© Copyright – 2022 – Athletics Illustrated
Title: Scientific Training for Endurance Athletes
Author: Dr. Philip Friere Skiba
Publisher: PhysFarm Training Systems LLC
ISBN — 13: 978-0979463624
Long before Dr. Philip Friere Skiba, author of Scientific Training for Endurance Athletes, began his research, the practical foundations were being laid for coaches and athletes to build upon. However, the publication of such books confirms what has been discovered through the trial of the miles. It’s one thing, for example, to believe that the aerobic foundation of endurance needs to be laid before the quality efforts are added to a program, it’s another to have it verified through rigorous scientific research. For that we have Skiba and other authors to thank.
What sets Scientific Training for Endurance Athletes apart from the myriad of other science-based texts on the market is Skiba’s voice. When reading, it feels as though the author genuinely wants you, the reader, to really “get” what he is writing. His analogies are thoughtful and simplified, by just the right amount. He doesn’t write strictly in layman’s prose. One should be intrigued to a degree by physiology. That is all about you will need to be armed with to “get” it; a little interest in physiology.
The book is a reliable reference for athletes and coaches alike.
Skiba separates the contents into expected categories starting with power and speed, and then quickly moving into anatomy and physiology. It’s possible that the reader is served physiology 101 in Chapter 2 (rather than Chapter 1) so to not lose the reader right away — heck, don’t we all want the power and speed information upfront? Once immersed, by the time you are into Chapter 2, you should be committed. Whether the order is by design or not, it makes for an engaging read (attention span inference).
The chapters roll by in the order of specificity, training your physiology (now that you get it), strength training and on it goes and ends smartly on Chapter 12 “Race Day,” how poignant.
Skiba backs the bus up on very familiar terminology and re-explains them to you, because you, like everyone else, have let the definitions wander a little. Common references are often slightly wrong. This is fine if the intention is to use efforts like lactate threshold, V02max, anaerobic threshold, or glycolytic anaerobic appropriately, but it is helpful to firm up one’s understanding and what is happening within the body during these various efforts.
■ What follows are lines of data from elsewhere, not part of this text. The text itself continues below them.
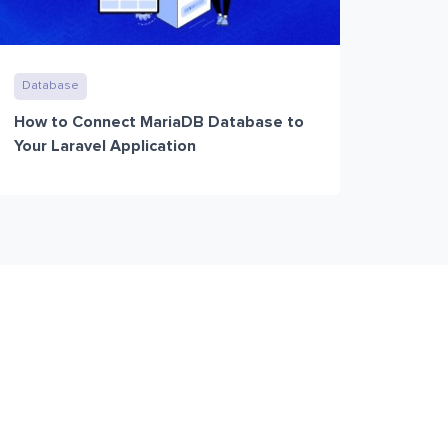
Database
How to Connect MariaDB Database to
Your Laravel Application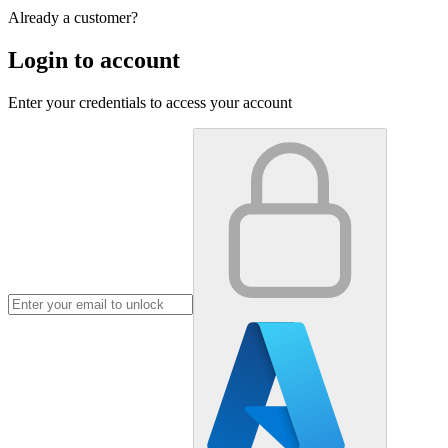
Already a customer?
Login to account
Enter your credentials to access your account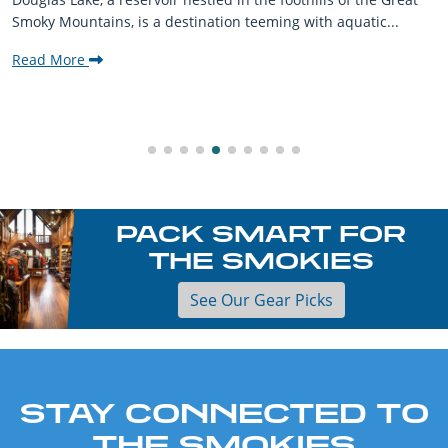
Smoky Mountains, is a destination teeming with aquatic...
Read More
PACK SMART FOR
THE SMOKIES
See Our Gear Picks
STAY CONNECTED TO
THE SMOKIES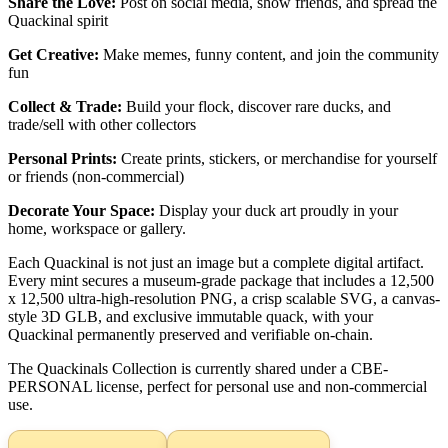
Share the Love:
Post on social media, show friends, and spread the
Quackinal spirit
Get Creative:
Make memes, funny content, and join the community
fun
Collect & Trade:
Build your flock, discover rare ducks, and
trade/sell with other collectors
Personal Prints:
Create prints, stickers, or merchandise for yourself
or friends (non-commercial)
Decorate Your Space:
Display your duck art proudly in your
home, workspace or gallery.
Each Quackinal is not just an image but a complete digital artifact.
Every mint secures a museum-grade package that includes a 12,500
x 12,500 ultra-high-resolution PNG, a crisp scalable SVG, a canvas-
style 3D GLB, and exclusive immutable quack, with your
Quackinal permanently preserved and verifiable on-chain.
The Quackinals Collection is currently shared under a CBE-
PERSONAL license, perfect for personal use and non-commercial
use.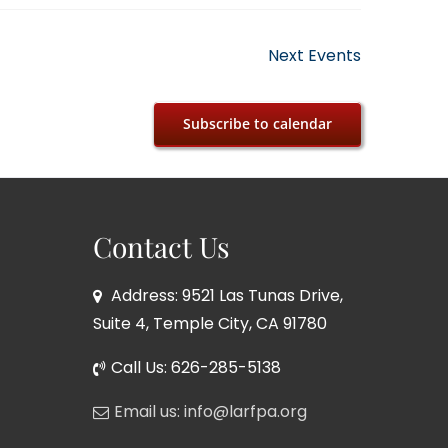
Next
Events
Subscribe to calendar
Contact Us
Address: 9521 Las Tunas Drive,
Suite 4, Temple City, CA 91780
Call Us: 626-285-5138
Email us: info@larfpa.org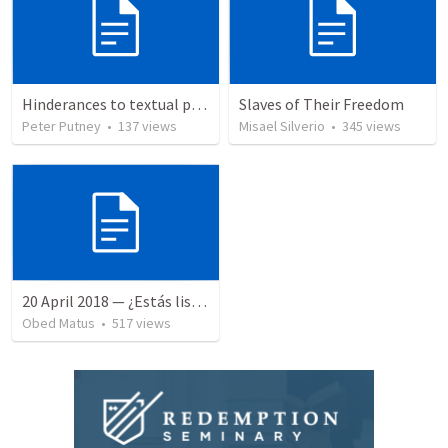
Hinderances to textual purity in the Spanish Bible
Slaves of Their Freedom
Peter Putney
•
137
views
Misael Silverio
•
345
views
20 April 2018 — ¿Estás listo?
Obed Matus
•
517
views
You know as well as the author does that there are training groups all over town, where the central coach figure is doing everything possible to keep his or her athletes entertained with weekly workouts. This can be dangerous. The great Arthur Lydiard once said, “if your coach can’t explain the purpose of a run — any run — get a new coach.” In short, there is a process and it is called periodization, heed it.
Did you know that LSD does not stand for long slow distance? Or that 800m and 1K and 1-mile repetitions are not necessarily “speed work, per se?” Yes, if you continue to coach with that language, you may already be a decade behind — ouch. LSD is relative and it is more apt to refer to it as long steady distance. Speedwork — we have come to know as of late — is speed work when you are provoking neuromuscular and type 2 fast-twitch muscle stimulus and some biological activity that Skiba refers to as “going haywire” — you gotta love the simplicity of this. You know of that sweet spot of 80-85% of V02max that you have heard so much about? It’s true, it exists and when you go much faster than that, all sorts of neat things that you should be aware of are taking place in the body. Read the book to find out.
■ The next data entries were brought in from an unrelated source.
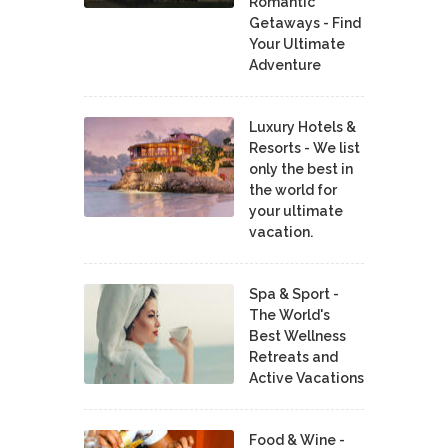
Romantic
Getaways - Find
Your Ultimate
Adventure
Luxury Hotels &
Resorts - We list
only the best in
the world for
your ultimate
vacation.
Spa & Sport -
The World's
Best Wellness
Retreats and
Active Vacations
Food & Wine -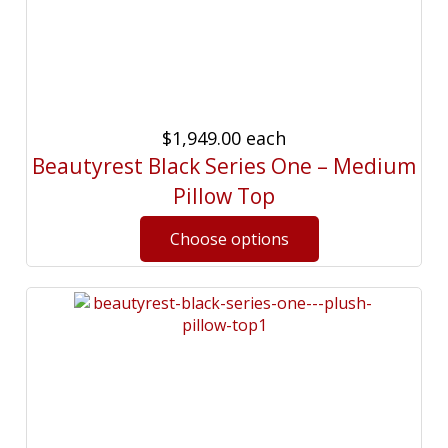
$1,949.00
each
Beautyrest Black Series One – Medium
Pillow Top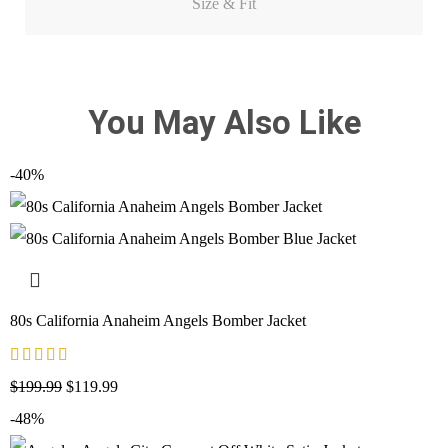
Size & Fit
You May Also Like
-40%
80s California Anaheim Angels Bomber Jacket
$
199.99
$
119.99
-48%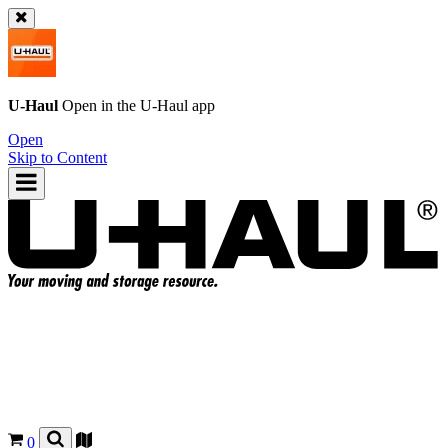
U-Haul
Open in the
U-Haul
app
Open
Skip to Content
0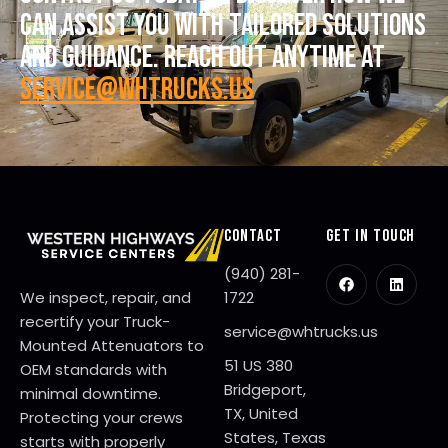
CAN ASSIST YOU WITH TAILORED SOLUTIONS
AND GUIDANCE. REACH OUT ANYTIME AT
SERVICE@WHTRUCKS.US
CONTACT
GET IN TOUCH
(940) 281-
We inspect, repair, and
1722
recertify your Truck-
service@whtrucks.us
Mounted Attenuators to
51 US 380
OEM standards with
Bridgeport,
minimal downtime.
TX, United
Protecting your crews
States, Texas
starts with properly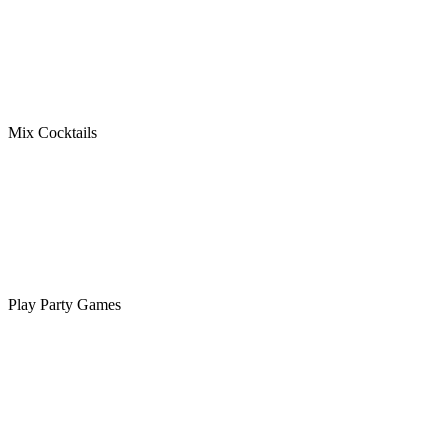
Mix Cocktails
Play Party Games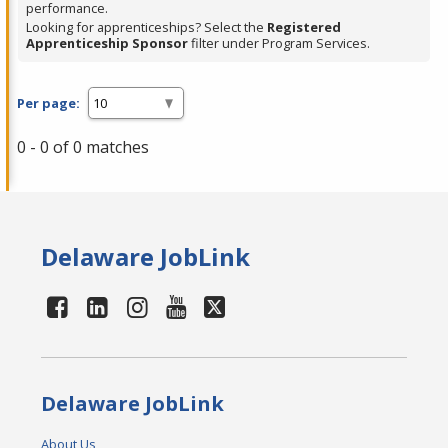
performance.
Looking for apprenticeships? Select the
Registered
Apprenticeship Sponsor
filter under Program Services.
Per page:
0 - 0 of 0 matches
Delaware JobLink
Delaware JobLink
About Us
The beauty in the explanation of critical power and critical speed is that it comes early, as on page 21 of this 236-page book.
Wait until you read (soon after) about V02sc and how the foundation in understanding began in 1923; a paradigm-shifting moment.
Dr. Skiba dives into nutrition for health and for performance. Throughout, he references empirical studies related to the chapter you are currently immersed in. Did you know that high glycemic or simple sugar intake can be taken at a time that makes it a detriment to performance? And visa versa? Learn the timing.
Perhaps his most salient passage…
In reference to the aerobic foundation, he wrote the follow analogy, which just about everyone should understand.
“The foundation is your basic strength and resilience. The floor is your endurance capacity, and the ceiling is the critical power/speed. The roofline is your VO2max. The top of the roof is your peak power output. Let’s imagine that your current marathon speed (usually very close to lactate threshold) is equal to your height,” he writes. “You walk into your house and mark your height on the wall. With time, as you train, you grow taller. In the beginning, the whole house grows with you. However, what you will find is that with time you will begin to bump your head against the ceiling. You need to do some specific renovations on the house to raise the ceiling so that you can continue to grow. However, what you will quickly find is that you are squeezing the ceiling too close to the attic above. Eventually, you need to raise the attic as well.”
The back cover reads, “Sports performance is not about magic workouts, fad diets, or special supplements. It is about understanding the human body as it responds to physical work.”
The explanations within the pages of Scientific Training for Endurance Athletes make clear the biological and physiological responses to various training stimuli, recovery, healthful eating, and more.
For anyone wanting to get more out of their time spent training and coaches who lead training plans of athletes at all levels, it is a must-read.